Warren, driver of the GM Goodwrench Service Pontiac Firebird, a five-time winner at Indy, says the high-stakes race commands total concentration.
"We kinda gear up for all these races and the U.S. Nationals always gets a little more attention," said Johnson. "Like I've always said, your racing resume isn't complete without a U.S. Nationals victory. Even if you win a Winston championship or even two and don't win Indy, then your racing resume isn't complete. That's our Daytona 500, our Indy 500. In drag racing that's as big as it gets. That's the one you need to win to have a complete career."
Johnson, 55, earned his first victory there in 1984, defeating legendary Bob Glidden. At the time, he really didn't consider the enormity of his achievement.
"It's one of those things you don't think about at the time," Johnson said. "You're satisfied with the win, but you don't realize the magnitude of the accomplishment. Then it finally sinks in when you realize that's the race everybody is trying to win. Unfortunately, only a few people do win at Indy. I've been fortunate enough to win it five times and as a team we've sort of dominated the race for the last six years."

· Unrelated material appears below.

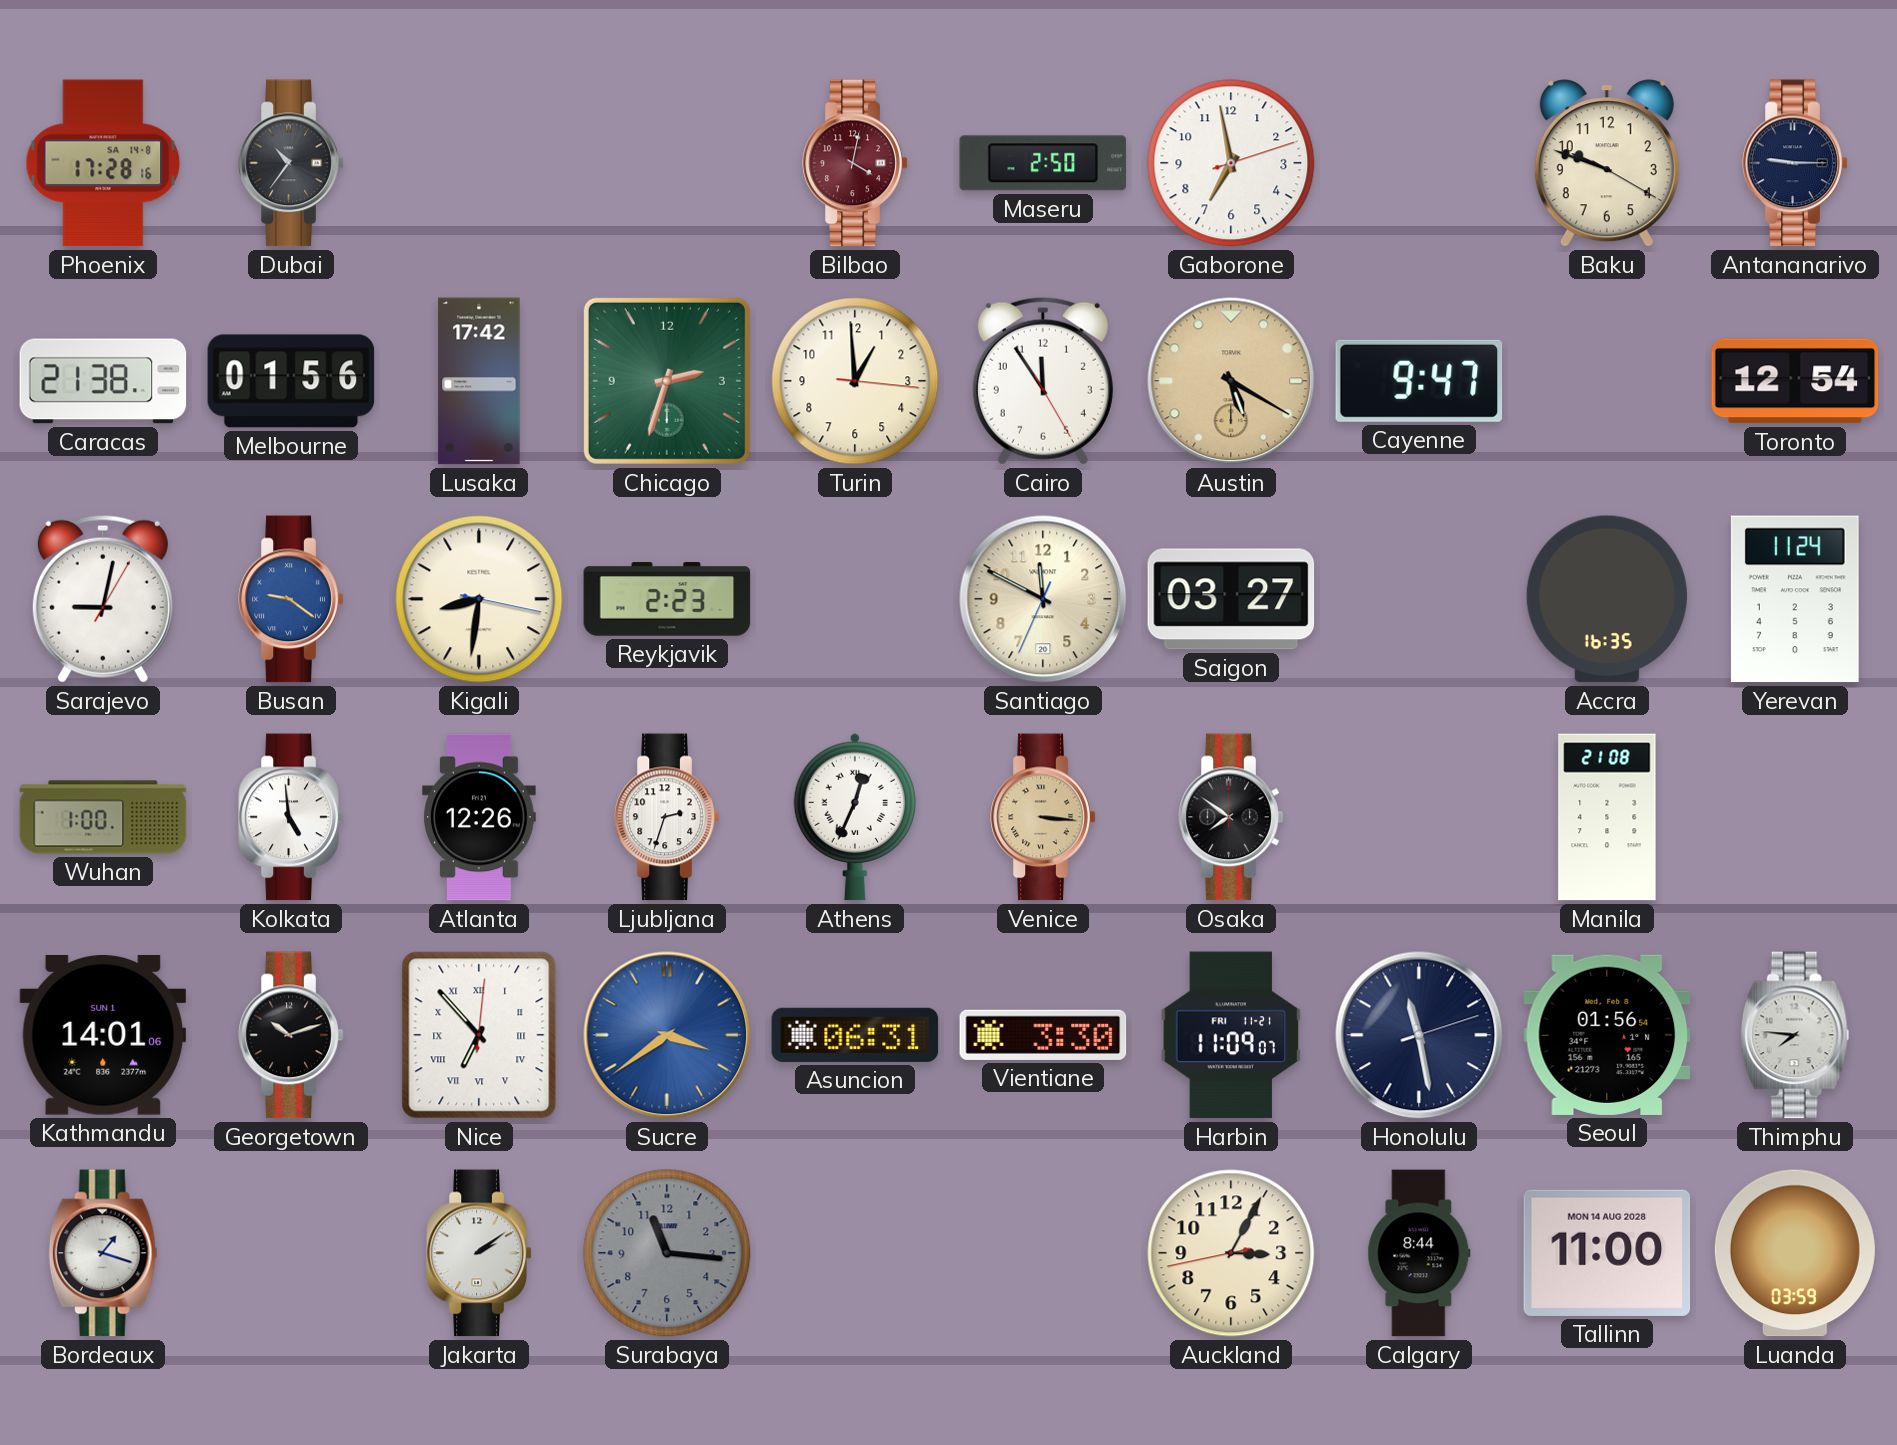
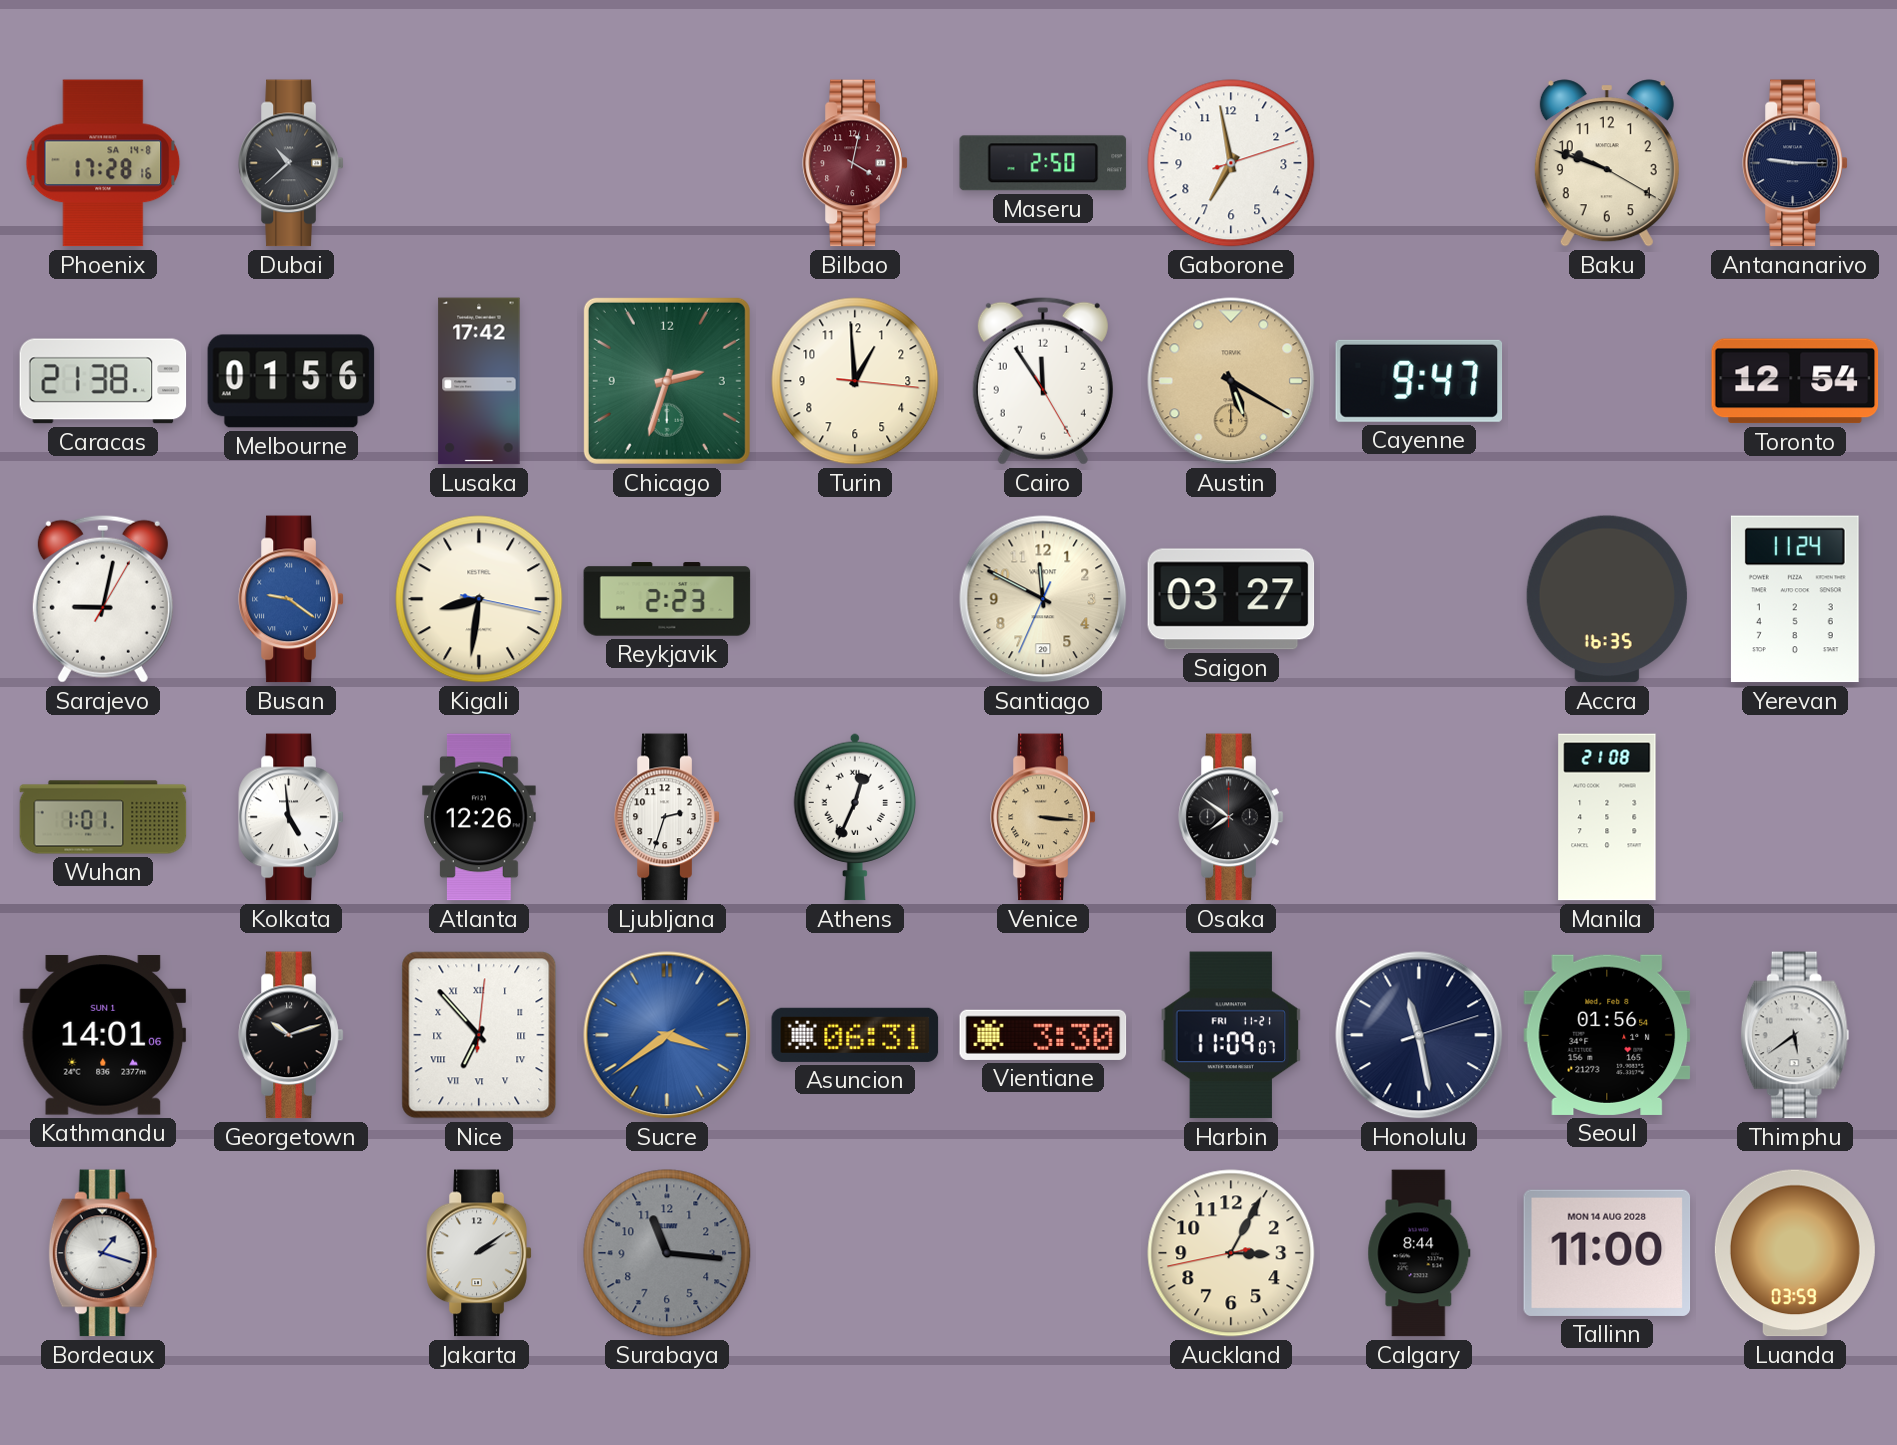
Dubai: 10:36 -> 10:38
Wuhan: 1:00 -> 1:01
Thimphu: 7:46 -> 5:39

So what's been the secret, anyway? Johnson says it's a simple formula.
"Being originally from the midwest, we are used to racing in those types of conditions," Johnson said. "I really think that's all there is to it. That helps get our psyche set going into the U.S. Nationals."
With six victories this season, Johnson is in prime position to capture his fourth NHRA Winston championship. While it may appear Johnson has breezed through the competition, he notes otherwise. He says tons of hard work and dedication have put him in the zone this year.
"When you get on a roll and get in that zone, it looks really simple," Johnson said. "When it's going right, it always looks simple. It's like hitting a home run, putting a piece of wood on the ball. It may look easy for some hitters, but it isn't."
With tough competitors like Jeg Coughlin, son Kurt and two-time defending Winston champion Jim Yates still within striking distance, Johnson knows from many years of experience that in this sport there's no such thing as a sure thing.
"That lead could disappear in two or three races if we suffered some real ill fortune," Johnson said. "I've always said the only time you need the points lead is after the last race. If you have the lead then, you're in fine shape."